I grant that, being predatory, much of the pleasure of eating a whole artichoke is tactile: the relentless plucking of exposed petals round and round from the outside in, scraping each leaf clean of its clinging flesh before casting it off, licking fingers along the way for stray bits of flesh, circling slowly but surely in on the prize heart at the bottom of it all, at last devoured in a well earned mouthful.
These are the pleasures, at any rate, of eating the medium sized artichokes that my mother stuffs with breading. The large mammola artichokes that the Romans famously steam upside down with garlic and herbs are best pared down to their edible cores, since they are large enough to offer satisfaction while the pared away parts being tough and bland do not, even after a garlic and oil treatment.

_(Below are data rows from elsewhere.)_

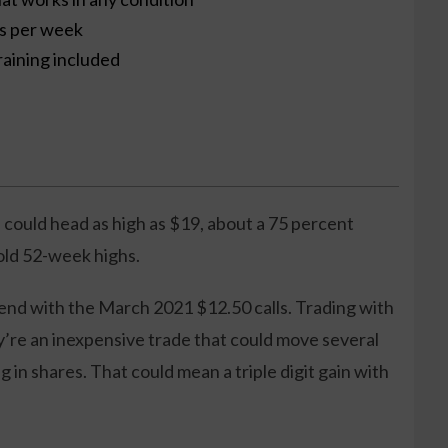
es per week
raining included
 could head as high as $19, about a 75 percent
 old 52-week highs.
end with the March 2021 $12.50 calls. Trading with
y’re an inexpensive trade that could move several
g in shares. That could mean a triple digit gain with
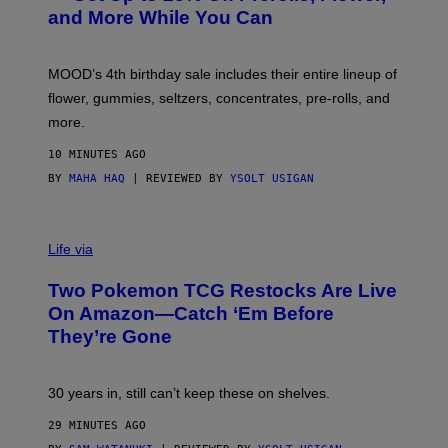
S
and More While You Can
Y
O
F
M
MOOD’s 4th birthday sale includes their entire lineup of
O
O
flower, gummies, seltzers, concentrates, pre-rolls, and
D
more.
10 MINUTES AGO
BY
MAHA HAQ
| REVIEWED BY
YSOLT USIGAN
Life via
Two Pokemon TCG Restocks Are Live
On Amazon—Catch ‘Em Before
They’re Gone
30 years in, still can’t keep these on shelves.
29 MINUTES AGO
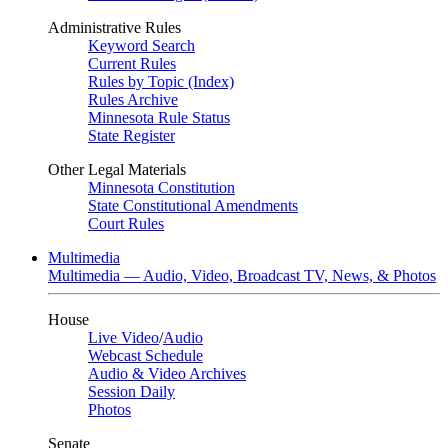
Administrative Rules
Keyword Search
Current Rules
Rules by Topic (Index)
Rules Archive
Minnesota Rule Status
State Register
Other Legal Materials
Minnesota Constitution
State Constitutional Amendments
Court Rules
Multimedia
Multimedia — Audio, Video, Broadcast TV, News, & Photos
House
Live Video
/
Audio
Webcast Schedule
Audio & Video Archives
Session Daily
Photos
Senate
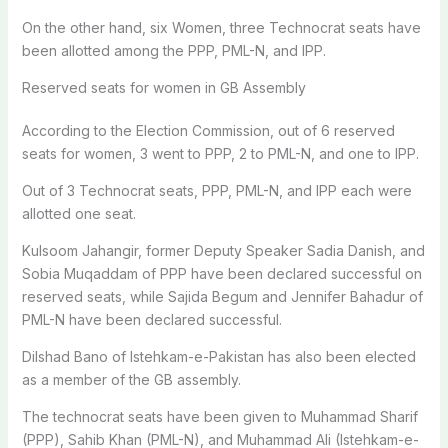
On the other hand, six Women, three Technocrat seats have
been allotted among the PPP, PML-N, and IPP.
Reserved seats for women in GB Assembly
According to the Election Commission, out of 6 reserved
seats for women, 3 went to PPP, 2 to PML-N, and one to IPP.
Out of 3 Technocrat seats, PPP, PML-N, and IPP each were
allotted one seat.
Kulsoom Jahangir, former Deputy Speaker Sadia Danish, and
Sobia Muqaddam of PPP have been declared successful on
reserved seats, while Sajida Begum and Jennifer Bahadur of
PML-N have been declared successful.
Dilshad Bano of Istehkam-e-Pakistan has also been elected
as a member of the GB assembly.
The technocrat seats have been given to Muhammad Sharif
(PPP), Sahib Khan (PML-N), and Muhammad Ali (Istehkam-e-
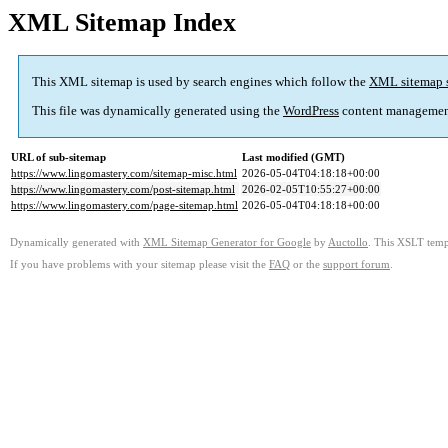
XML Sitemap Index
This XML sitemap is used by search engines which follow the
XML sitemap 
This file was dynamically generated using the
WordPress
content managemen
URL of sub-sitemap
Last modified (GMT)
https://www.lingomastery.com/sitemap-misc.html
2026-05-04T04:18:18+00:00
https://www.lingomastery.com/post-sitemap.html
2026-02-05T10:55:27+00:00
https://www.lingomastery.com/page-sitemap.html
2026-05-04T04:18:18+00:00
Dynamically generated with
XML Sitemap Generator for Google
by
Auctollo
. This XSLT templ
If you have problems with your sitemap please visit the
FAQ
or the
support forum
.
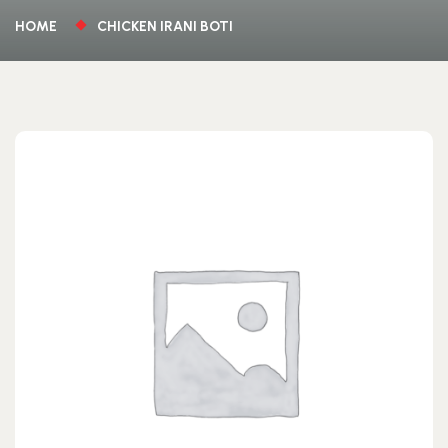
HOME
CHICKEN IRANI BOTI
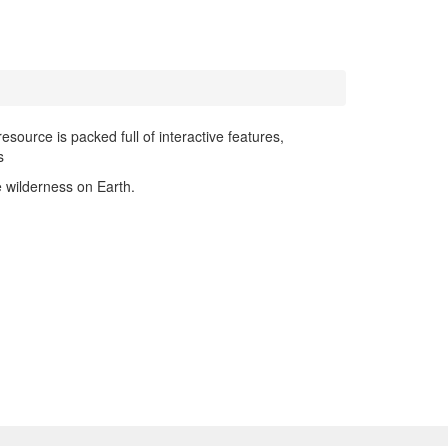
resource is packed full of interactive features,
s
e wilderness on Earth.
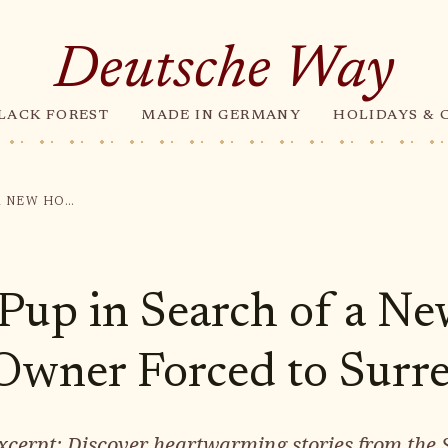
Deutsche Way
LACK FOREST
MADE IN GERMANY
HOLIDAYS & 
PLAYFUL PUP IN SEARCH OF A NEW HOME: OWNER FORCED TO SURRENDER
 Pup in Search of a N
wner Forced to Surr
cerpt: Discover heartwarming stories from the 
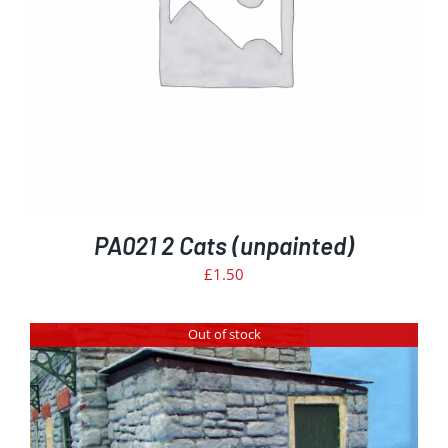
PA021 2 Cats (unpainted)
£
1.50
Out of stock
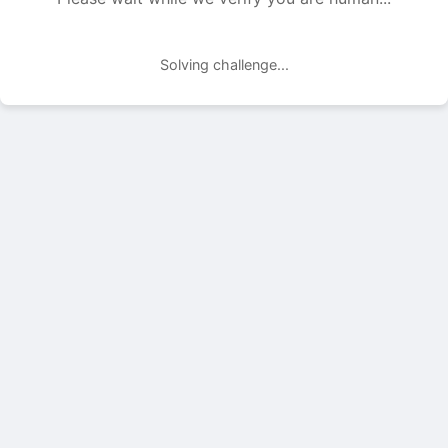
Solving challenge...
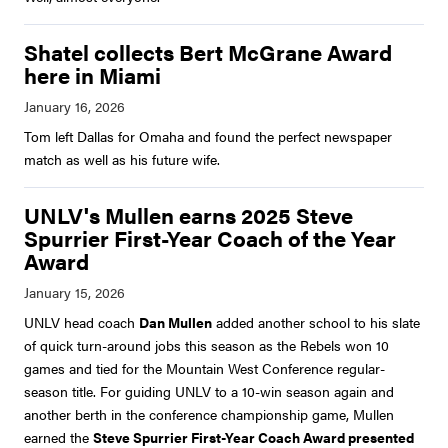
Shatel collects Bert McGrane Award
here in Miami
Tom left Dallas for Omaha and found the perfect newspaper
match as well as his future wife.
UNLV's Mullen earns 2025 Steve
Spurrier First-Year Coach of the Year
Award
UNLV head coach
Dan Mullen
added another school to his slate
of quick turn-around jobs this season as the Rebels won 10
games and tied for the Mountain West Conference regular-
season title. For guiding UNLV to a 10-win season again and
another berth in the conference championship game, Mullen
earned the
Steve Spurrier First-Year Coach Award presented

At the opposite extreme are the little artichokes, which in Rome in are so young and tender in early spring that they can be eaten whole and raw, tiny chokes and all; but when not to be found as young and fresh as that, they are good roasted, with garlic and oil, as ever.
Chop your artichoke stem-cores finely and add them to the breadcrumbs. For each choke, add a small clove of garlic chopped very finely. Add lots of chopped fresh parsley together with grindings of black pepper. Then drizzle some extra virgin olive oil over all and mix it all together well. If the crumbs don’t start to cluster a bit, mix in more oil until they do. You want a moist, light, mealy sort of mixture you can take up with a fork.
* Trim each artichoke thus: pull away outer leaves toughened by age or misfortune; slice off (but save) its stem, to give it a flat bottom to sit upright upon; slice off its pointy head, to remove the prickly points of its leaves, leaving it with a flat top. Put the trimmed chokes in a bath of lemon water.
* Prepare the stuffing thus: for each artichoke, measure out 3 tablespoons of seasoned bread crumbs, 1 mounded tablespoon of freshly grated Pecorino Romano cheese, and a clove of garlic chopped fine. To this mound of seasoned breadcrumbs, add much freshly chopped parsley and many fresh grindings of black pepper. Then cut out the white core of each artichoke stem, chop it finely, and add it to the breading. Wth a fork mix in just enough extra virgin olive oil to the breading to make it mealy but still fluffy.
* Now stuff each artichoke thus: spiraling from outer leaves to inner, grab the artichoke with your left hand and use your left thumb to pull inner leaves inward and out of the way, while with your right hand you use a fork to pick up some breading and wedge it into the base of the leaf being stuffed. Continue stuffing spirally, leaf by leaf, to the center. When you tire, remember that you're being loving.
* As you go, arrange the stuffed artichokes snugly in a pot. Wedge bit wedges of peeled potatoes in between the artichokes.
* Now put a pot of water to boil, and a pan of light olive oil to heat (perhaps a tablespoon of oil per artichoke). Add several whole garlic cloves, lightly crushed or scored, to the heating oil. When the cloves sizzle, tip the pan to float them in the oil. As soon as they color and sweeten, pour out the pan of garlicky oil evenly all over the artichokes in the pot. Sprinkle the artichokes evenly all over with salt and fresh grindings of black pepper.
* Put the pot of artichokes over medium heat, covered, to heat up, and sweat, and sizzle. When they smell good and look pretty, pour boiling water into the pot to come barely half way up the stuffed artichokes. Easy does it -- you don't want to wash your stuffing out of your artichokes! Perhaps add a bay leaf, if per chance you have one.
* Leaving the cover barely ajar, cook the artichokes until the hearts yield tenderly to a probing fork, perhaps 30, perhaps 40, even 50 minutes. Turn off the heat, and let them cool down to warm, so that that they can be eaten by hand.
* Eat thus: from the outside in, spirally, pull off each leaf and with your top teeth scrape off its clinging artichoke flesh together with its lovingly stuffed breading. I recommend you pile up your scraped leaves neatly on the side of your plate. When you get to the heart at the bottom of things, scrape away all its hairy choke with a knife or fork, and then engulf the heart of the thing, albeit lovingly.
* Eat the potatoes whenever and however you please.
Braised with Potatoes
* Add an abundant allowance of chopped garlic to an expansive pool of olive oil. Turn up the heat to medium, and sauté just until the garlic blushes golden.
* Off heat, add the drained hearts and potatoes, with a generous sprinkling of salt. Cover the pan , return to the heat, and sweat the hearts and potatoes, with a flip or two in between, until they glisten with the oil.
* Sprinkle the hearts and potatoes with a generous pile of freshly chopped Italian parsley and grindings all over of black pepper. Flip and fold to mix.
* Now add either boiling water, chicken broth, or both (I like half 'n half), to half way up the hearts and potatoes. Bring the liquids to a lively simmer before flipping the hearts and potatoes in them.
* Bring the pan down to a gentle but still steady simmer, put the cover on ajar, and cook until the potatoes are soft. Correct for salt and pepper, needless to say.